EXERCISE PROMPT. Search the records for lines that contain the word "coil". Copy them all.

MATERIAL SHOWN.
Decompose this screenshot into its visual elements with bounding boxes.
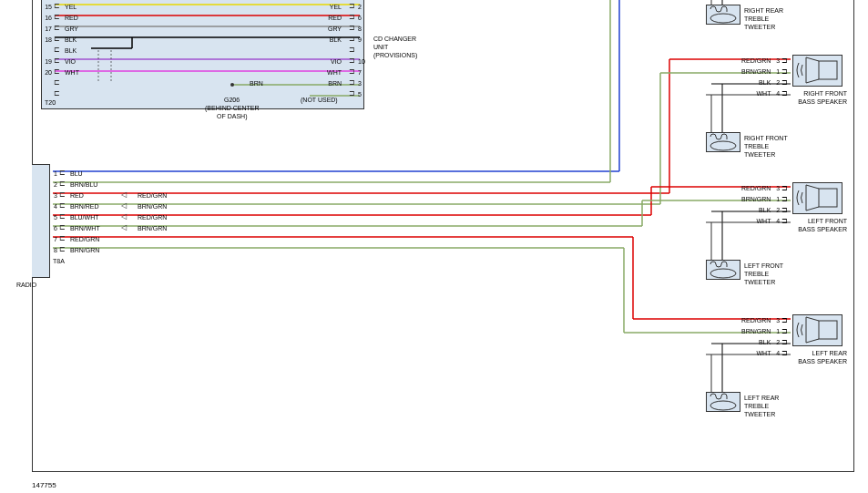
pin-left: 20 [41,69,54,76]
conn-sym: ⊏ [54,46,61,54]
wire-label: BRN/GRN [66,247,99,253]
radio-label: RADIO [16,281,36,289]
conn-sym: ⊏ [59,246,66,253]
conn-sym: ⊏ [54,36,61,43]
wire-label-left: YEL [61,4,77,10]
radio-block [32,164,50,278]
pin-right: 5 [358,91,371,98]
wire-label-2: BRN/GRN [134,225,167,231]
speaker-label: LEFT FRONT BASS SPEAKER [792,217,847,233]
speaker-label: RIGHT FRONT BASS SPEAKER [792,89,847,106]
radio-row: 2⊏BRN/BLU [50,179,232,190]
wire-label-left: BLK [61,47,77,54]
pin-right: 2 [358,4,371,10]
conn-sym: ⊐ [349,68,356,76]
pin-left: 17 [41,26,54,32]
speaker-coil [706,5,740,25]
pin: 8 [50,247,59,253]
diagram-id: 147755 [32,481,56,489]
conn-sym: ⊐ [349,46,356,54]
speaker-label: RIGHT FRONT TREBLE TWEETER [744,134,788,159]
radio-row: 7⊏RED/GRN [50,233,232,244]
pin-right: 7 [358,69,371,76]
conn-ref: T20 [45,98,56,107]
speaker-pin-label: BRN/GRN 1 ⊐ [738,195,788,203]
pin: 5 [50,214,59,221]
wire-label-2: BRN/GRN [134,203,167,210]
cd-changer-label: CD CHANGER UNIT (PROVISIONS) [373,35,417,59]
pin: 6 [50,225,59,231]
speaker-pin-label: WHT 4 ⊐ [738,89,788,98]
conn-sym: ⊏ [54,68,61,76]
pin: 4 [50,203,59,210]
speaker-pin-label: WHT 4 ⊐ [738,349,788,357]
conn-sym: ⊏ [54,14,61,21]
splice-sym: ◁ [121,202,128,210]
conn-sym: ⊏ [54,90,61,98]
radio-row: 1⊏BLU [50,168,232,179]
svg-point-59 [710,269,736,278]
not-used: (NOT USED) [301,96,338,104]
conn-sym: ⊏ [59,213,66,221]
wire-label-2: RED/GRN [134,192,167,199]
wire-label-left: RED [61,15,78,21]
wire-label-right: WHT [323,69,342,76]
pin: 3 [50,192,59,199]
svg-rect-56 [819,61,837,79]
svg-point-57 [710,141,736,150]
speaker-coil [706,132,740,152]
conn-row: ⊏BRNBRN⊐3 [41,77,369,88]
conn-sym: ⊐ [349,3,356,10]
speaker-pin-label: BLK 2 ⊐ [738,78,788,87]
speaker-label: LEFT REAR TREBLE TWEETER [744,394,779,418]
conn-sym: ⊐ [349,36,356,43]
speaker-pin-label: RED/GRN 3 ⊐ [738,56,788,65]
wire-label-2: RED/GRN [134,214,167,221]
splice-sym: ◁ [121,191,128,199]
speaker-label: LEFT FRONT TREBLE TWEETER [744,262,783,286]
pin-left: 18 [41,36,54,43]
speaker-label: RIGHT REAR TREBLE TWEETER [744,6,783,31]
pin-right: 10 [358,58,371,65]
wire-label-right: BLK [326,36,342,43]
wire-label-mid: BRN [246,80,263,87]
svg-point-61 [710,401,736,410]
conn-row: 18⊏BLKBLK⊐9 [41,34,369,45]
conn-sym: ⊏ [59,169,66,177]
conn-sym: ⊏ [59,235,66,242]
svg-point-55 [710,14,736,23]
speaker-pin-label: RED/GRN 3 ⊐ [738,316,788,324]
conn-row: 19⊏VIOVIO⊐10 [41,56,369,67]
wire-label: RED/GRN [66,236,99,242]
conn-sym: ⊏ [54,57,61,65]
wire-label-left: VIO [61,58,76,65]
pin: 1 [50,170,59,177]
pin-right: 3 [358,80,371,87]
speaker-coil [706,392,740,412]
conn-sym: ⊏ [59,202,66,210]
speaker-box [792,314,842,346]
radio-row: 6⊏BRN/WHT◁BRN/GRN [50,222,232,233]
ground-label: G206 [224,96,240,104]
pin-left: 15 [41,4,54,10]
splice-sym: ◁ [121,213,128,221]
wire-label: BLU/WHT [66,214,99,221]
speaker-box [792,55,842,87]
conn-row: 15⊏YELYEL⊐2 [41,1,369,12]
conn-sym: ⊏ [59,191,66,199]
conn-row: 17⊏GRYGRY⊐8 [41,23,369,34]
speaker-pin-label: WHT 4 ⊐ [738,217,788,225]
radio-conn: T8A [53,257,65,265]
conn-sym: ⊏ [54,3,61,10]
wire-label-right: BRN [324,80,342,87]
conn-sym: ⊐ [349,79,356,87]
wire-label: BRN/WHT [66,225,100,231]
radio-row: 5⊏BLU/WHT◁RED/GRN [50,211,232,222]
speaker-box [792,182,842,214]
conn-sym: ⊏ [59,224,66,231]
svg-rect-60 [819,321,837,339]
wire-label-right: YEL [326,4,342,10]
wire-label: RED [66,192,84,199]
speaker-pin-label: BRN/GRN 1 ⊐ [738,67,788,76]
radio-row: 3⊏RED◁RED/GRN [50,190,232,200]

* * *

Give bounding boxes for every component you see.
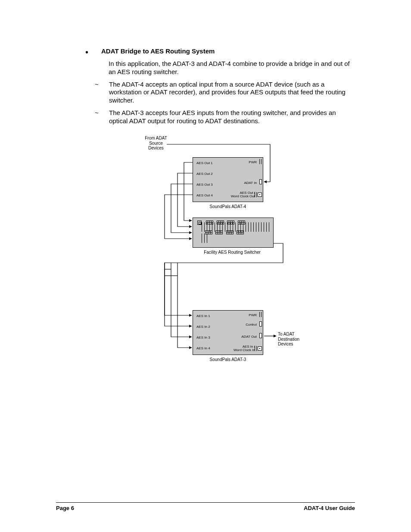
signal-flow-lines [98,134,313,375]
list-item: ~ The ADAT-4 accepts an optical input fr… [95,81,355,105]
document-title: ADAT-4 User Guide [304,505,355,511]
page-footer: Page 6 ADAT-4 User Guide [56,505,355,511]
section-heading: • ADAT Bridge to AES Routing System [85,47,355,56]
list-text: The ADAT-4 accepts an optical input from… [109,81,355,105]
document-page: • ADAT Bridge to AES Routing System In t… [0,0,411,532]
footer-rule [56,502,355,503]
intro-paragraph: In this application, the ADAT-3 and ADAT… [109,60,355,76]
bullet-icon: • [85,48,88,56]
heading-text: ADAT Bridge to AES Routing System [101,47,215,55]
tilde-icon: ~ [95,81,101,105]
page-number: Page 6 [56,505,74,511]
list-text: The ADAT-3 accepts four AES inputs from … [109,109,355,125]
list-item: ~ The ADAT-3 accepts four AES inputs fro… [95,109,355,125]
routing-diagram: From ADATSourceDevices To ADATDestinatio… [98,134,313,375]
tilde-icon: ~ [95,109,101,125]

SOLUTION BELOW.
speaker-coil [706,5,740,25]
speaker-coil [706,132,740,152]
speaker-coil [706,392,740,412]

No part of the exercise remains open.